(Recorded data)

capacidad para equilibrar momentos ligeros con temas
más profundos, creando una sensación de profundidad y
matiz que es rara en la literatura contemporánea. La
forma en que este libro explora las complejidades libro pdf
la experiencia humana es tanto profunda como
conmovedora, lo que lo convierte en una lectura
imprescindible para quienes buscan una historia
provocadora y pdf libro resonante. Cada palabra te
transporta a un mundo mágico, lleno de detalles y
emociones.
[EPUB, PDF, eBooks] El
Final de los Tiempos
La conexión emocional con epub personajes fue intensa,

--

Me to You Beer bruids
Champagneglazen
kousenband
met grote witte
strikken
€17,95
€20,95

==

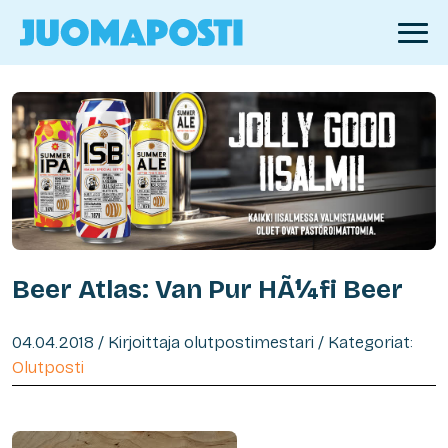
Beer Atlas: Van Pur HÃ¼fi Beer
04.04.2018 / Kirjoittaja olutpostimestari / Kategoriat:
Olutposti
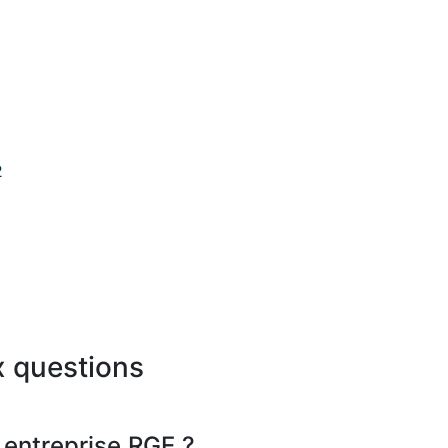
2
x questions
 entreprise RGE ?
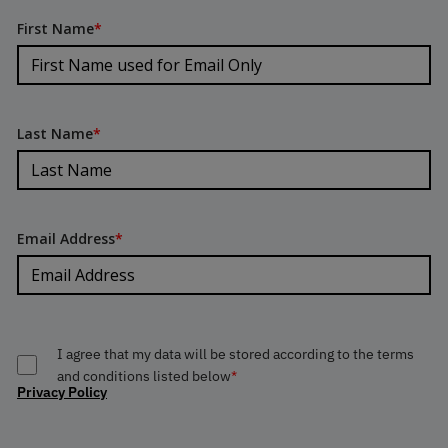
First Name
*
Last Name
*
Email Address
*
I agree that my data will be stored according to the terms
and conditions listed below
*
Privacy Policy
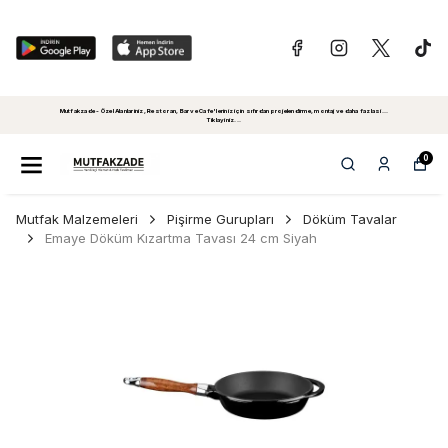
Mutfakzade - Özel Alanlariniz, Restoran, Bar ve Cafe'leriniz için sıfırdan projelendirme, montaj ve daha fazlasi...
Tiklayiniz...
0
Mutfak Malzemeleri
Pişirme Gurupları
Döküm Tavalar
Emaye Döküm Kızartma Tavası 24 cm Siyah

● About this exercise
In the entries above, find the line with "capacidad para equilibrar" and the line with "La conexión emocional", then restate word for word both of them and every line between, with nothing more.

● Response
capacidad para equilibrar momentos ligeros con temas
más profundos, creando una sensación de profundidad y
matiz que es rara en la literatura contemporánea. La
forma en que este libro explora las complejidades libro pdf
la experiencia humana es tanto profunda como
conmovedora, lo que lo convierte en una lectura
imprescindible para quienes buscan una historia
provocadora y pdf libro resonante. Cada palabra te
transporta a un mundo mágico, lleno de detalles y
emociones.
[EPUB, PDF, eBooks] El
Final de los Tiempos
La conexión emocional con epub personajes fue intensa,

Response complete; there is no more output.